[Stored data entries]
-------------------------

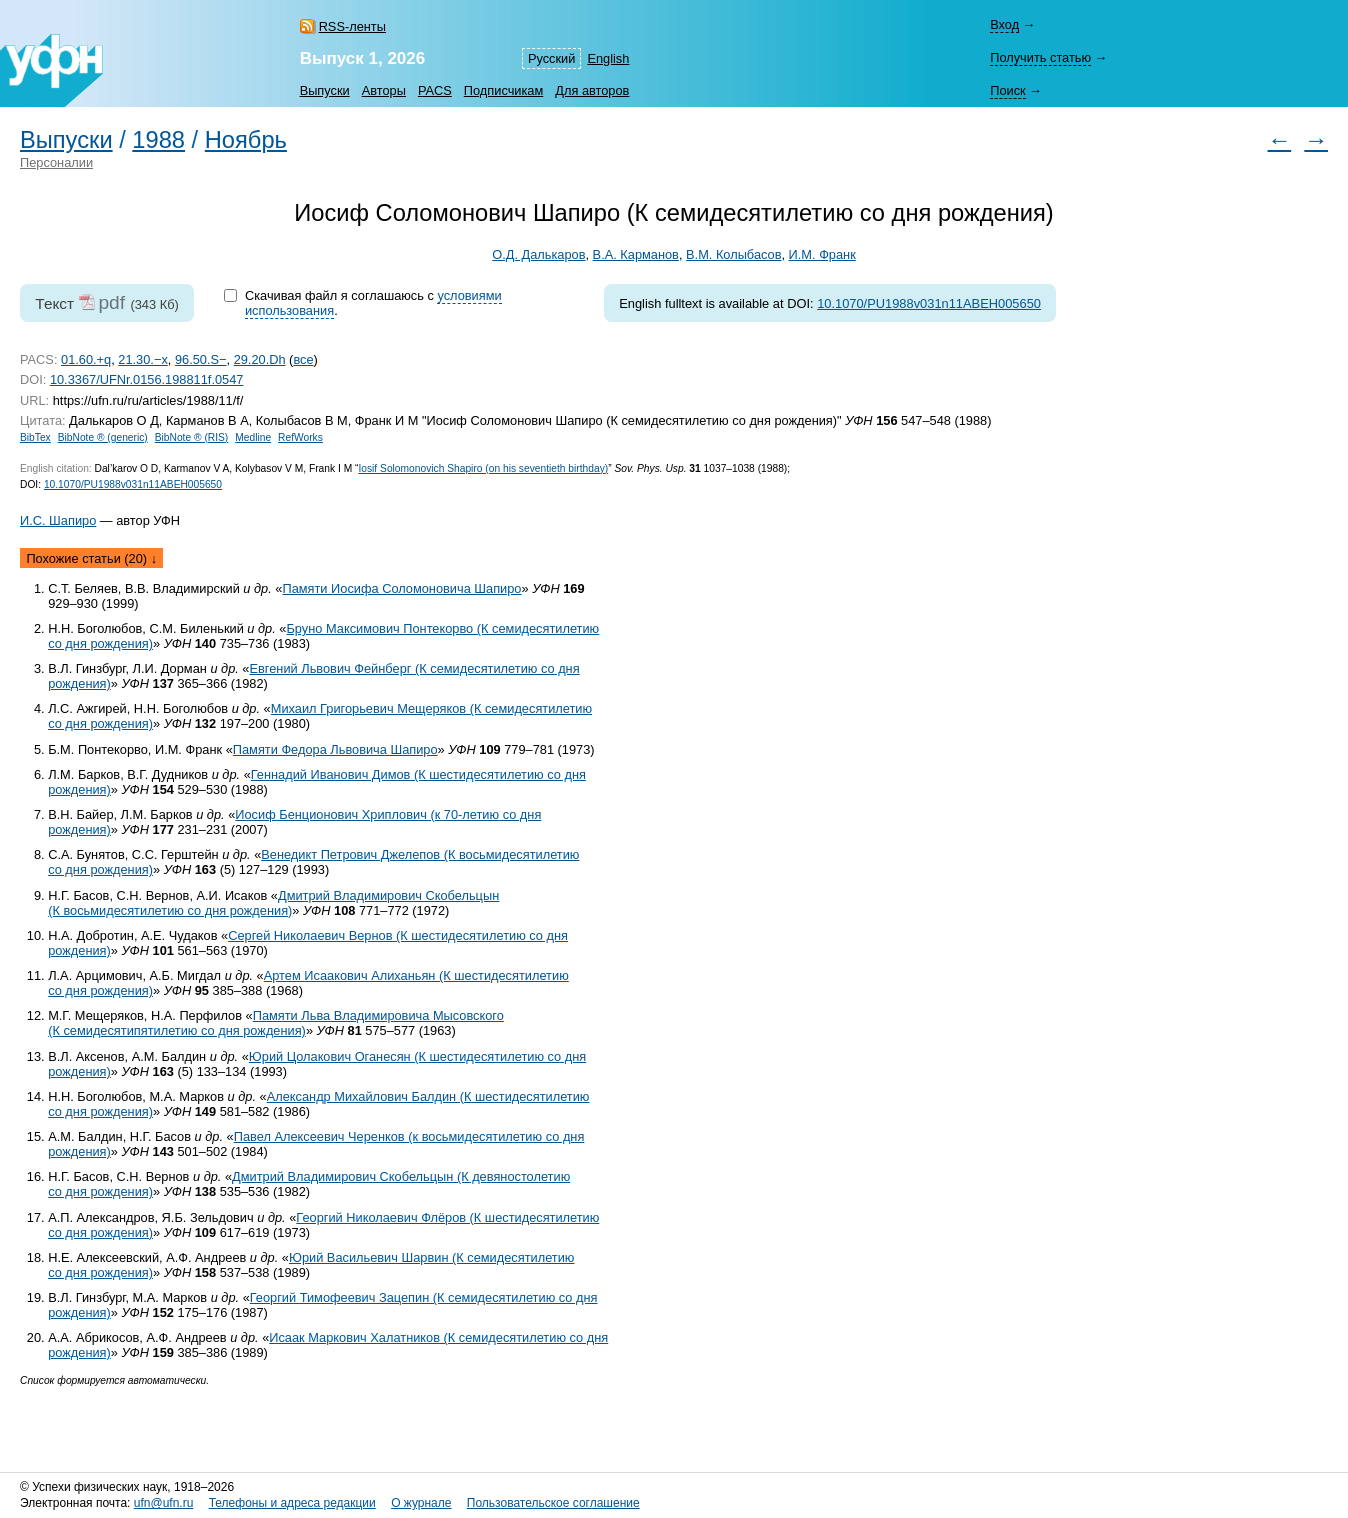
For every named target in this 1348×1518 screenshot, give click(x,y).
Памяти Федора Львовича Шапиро (335, 749)
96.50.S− (201, 359)
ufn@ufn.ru (164, 1503)
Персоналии (56, 162)
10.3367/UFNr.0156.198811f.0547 (147, 379)
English (608, 58)
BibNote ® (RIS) (192, 437)
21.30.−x (142, 359)
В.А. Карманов (636, 254)
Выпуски (325, 90)
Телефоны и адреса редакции (292, 1503)
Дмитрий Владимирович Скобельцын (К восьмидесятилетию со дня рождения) (273, 903)
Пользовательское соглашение (553, 1503)
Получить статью (1040, 57)
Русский (551, 58)
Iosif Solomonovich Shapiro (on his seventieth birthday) (483, 468)
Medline (253, 437)
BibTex (35, 437)
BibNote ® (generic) (103, 437)
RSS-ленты (352, 26)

-------------------------

Exercise goal
The whole of the data above needs retyping exactly, with pictures omitted.

Output
For every named target in this 1348×1518 screenshot, give click(x,y).
Памяти Федора Львовича Шапиро (335, 749)
96.50.S− (201, 359)
ufn@ufn.ru (164, 1503)
Персоналии (56, 162)
10.3367/UFNr.0156.198811f.0547 (147, 379)
English (608, 58)
BibNote ® (RIS) (192, 437)
21.30.−x (142, 359)
В.А. Карманов (636, 254)
Выпуски (325, 90)
Телефоны и адреса редакции (292, 1503)
Дмитрий Владимирович Скобельцын (К восьмидесятилетию со дня рождения) (273, 903)
Пользовательское соглашение (553, 1503)
Получить статью (1040, 57)
Русский (551, 58)
Iosif Solomonovich Shapiro (on his seventieth birthday) (483, 468)
Medline (253, 437)
BibTex (35, 437)
BibNote ® (generic) (103, 437)
RSS-ленты (352, 26)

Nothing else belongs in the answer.